All of the songs were great, and I also loved what she had to say in between songs. She described writing ‘Grateful’ with Jerry Garcia when she started the song but broke down and had to restart, commenting that he did not give her guitar lessons in return. She also spoke about the financial crisis and the tragedy in the US where a man killed his family then himself because he had lost his job and was in financial difficulties related to the financial crisis. She told us that we are more than money and that life is about creativity, not economics.
Hamer Hall is a sedate and somber place that is a strange venue for rock music. Audience members feel intimidated into conforming to the staid behaviour of establishment values, not the freewheeling anti-establishment values of rock n roll. Most people sat through most of the show and the few people that got up to dance were moved out of isles by the ushers and made to stand or dance at the back.

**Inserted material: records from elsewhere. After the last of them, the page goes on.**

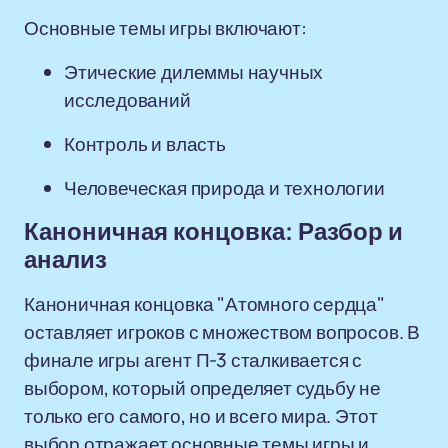
Основные темы игры включают:
Этические дилеммы научных
исследований
Контроль и власть
Человеческая природа и технологии
Каноничная концовка: Разбор и
анализ
Каноничная концовка "Атомного сердца"
оставляет игроков с множеством вопросов. В
финале игры агент П-3 сталкивается с
выбором, который определяет судьбу не
только его самого, но и всего мира. Этот
выбор отражает основные темы игры и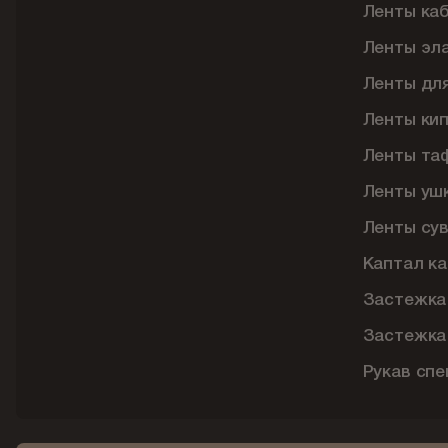
Ленты ка
Ленты эл
Ленты дл
Ленты ки
Ленты та
Ленты уш
Ленты су
Каптал ка
Застежка
Застежка
Рукав сп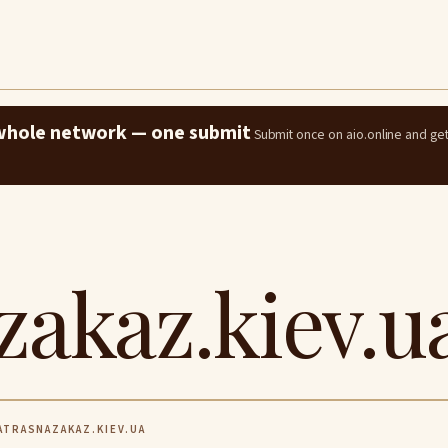
e whole network — one submit
Submit once on aio.online and ge
akaz.kiev.u
TRASNAZAKAZ.KIEV.UA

By the end of the main part of the concert, which finished with ‘Horses’, Smith had urged people to stop sitting, to get up and move and the crowd responded enthusiastically, breaking the stupid rules the ushers could no longer enforce. We stayed standing until after the encore performance of ‘Rock n roll nigger’ finished the show.

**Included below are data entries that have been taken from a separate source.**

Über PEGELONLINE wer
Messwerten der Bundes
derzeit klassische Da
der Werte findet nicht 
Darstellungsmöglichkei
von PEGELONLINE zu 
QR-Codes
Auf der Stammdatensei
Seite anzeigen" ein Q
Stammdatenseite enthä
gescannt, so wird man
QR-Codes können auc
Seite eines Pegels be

Like the Tori Amos concerts last year, the ushers at Hamer Hall were also rigidly enforcing the ‘no photography’ rule until so many people disobeyed that they could not keep up. Why does this rule exist? Is it because the performers find it annoying and demand it? Compared to the power of the stage lights, I doubt the tiny flash of a consumer camera could be a problem for them.
Or is it simply another antiquated rule of bourgeois polite society that establishment venues maintain without considering whether it is valid or relevant? I suspect the latter, as did Smith in encouraging people to behave like they were at a rock concert. Bourgeois rules are made to be broken.